(Stored records)

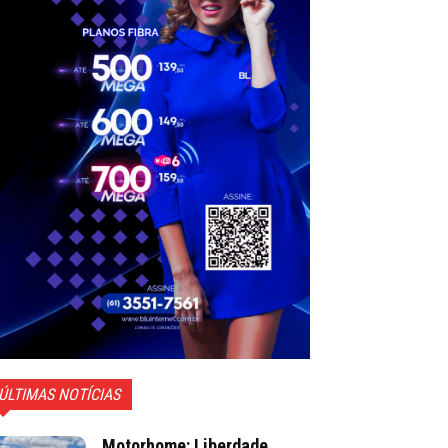
ÚLTIMAS NOTÍCIAS
Motorhome: Liberdade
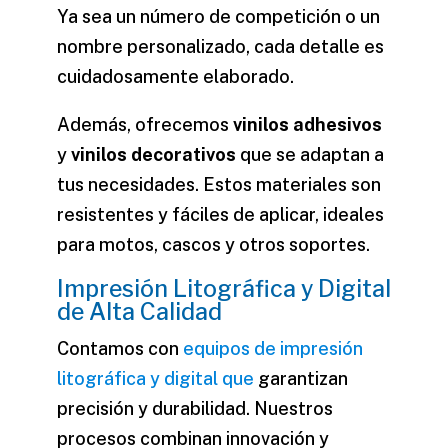
Ya sea un
número
de competición o un
nombre
personalizado, cada detalle es
cuidadosamente elaborado.
Además, ofrecemos
vinilos adhesivos
y
vinilos decorativos
que se adaptan a
tus necesidades. Estos materiales son
resistentes y fáciles de aplicar, ideales
para
motos
,
cascos
y otros soportes.
Impresión Litográfica y Digital
de Alta Calidad
Contamos con
equipos de impresión
litográfica y digital que
garantizan
precisión y durabilidad. Nuestros
procesos combinan innovación y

Task goal
The records above must be output exactly, except for their pictures.

Task response
ÚLTIMAS NOTÍCIAS
Motorhome: Liberdade
Ya sea un
número
de competición o un
nombre
personalizado, cada detalle es
cuidadosamente elaborado.
Además, ofrecemos
vinilos adhesivos
y
vinilos decorativos
que se adaptan a
tus necesidades. Estos materiales son
resistentes y fáciles de aplicar, ideales
para
motos
,
cascos
y otros soportes.
Impresión Litográfica y Digital
de Alta Calidad
Contamos con
equipos de impresión
litográfica y digital que
garantizan
precisión y durabilidad. Nuestros
procesos combinan innovación y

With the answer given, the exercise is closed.